An exact repetition of every entry, with no images, is the required answer.

╭─ Dataset

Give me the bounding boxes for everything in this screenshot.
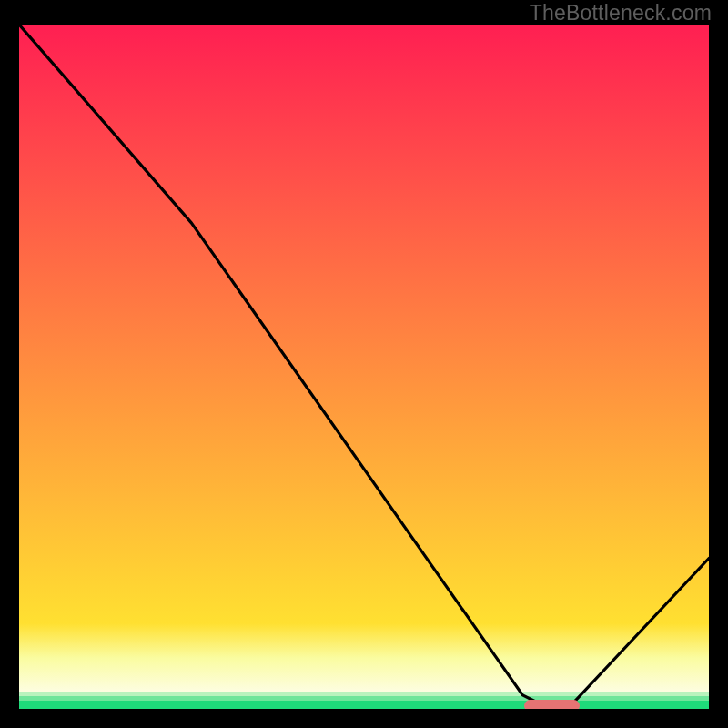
optimal-range-marker (524, 700, 580, 712)
bottleneck-curve-svg (19, 25, 709, 709)
bottleneck-curve-path (19, 25, 709, 705)
chart-frame (15, 21, 713, 713)
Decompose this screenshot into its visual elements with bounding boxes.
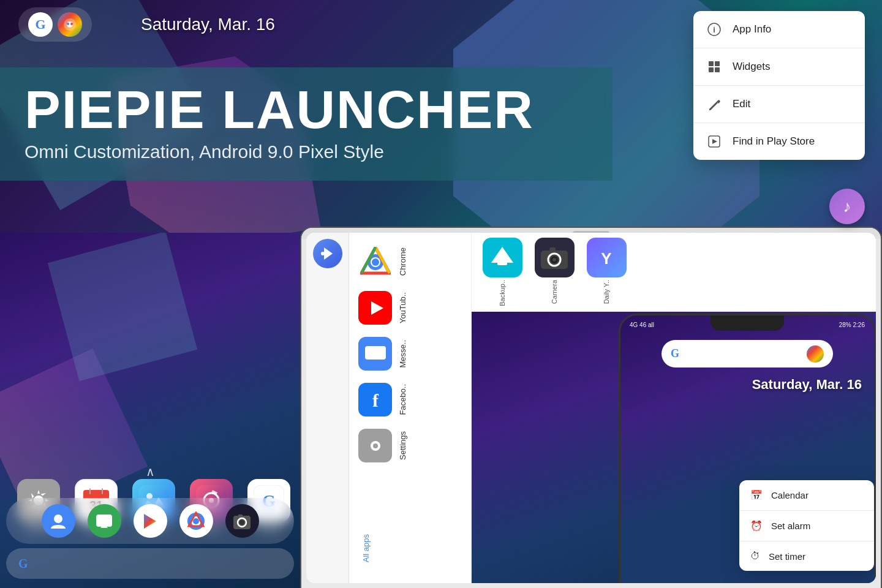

╰─

▸ **Response box**
Give me the bounding boxes for everything in this screenshot.
optimal-range-marker (524, 700, 580, 712)
bottleneck-curve-svg (19, 25, 709, 709)
bottleneck-curve-path (19, 25, 709, 705)
chart-frame (15, 21, 713, 713)
Decompose this screenshot into its visual elements with bounding boxes.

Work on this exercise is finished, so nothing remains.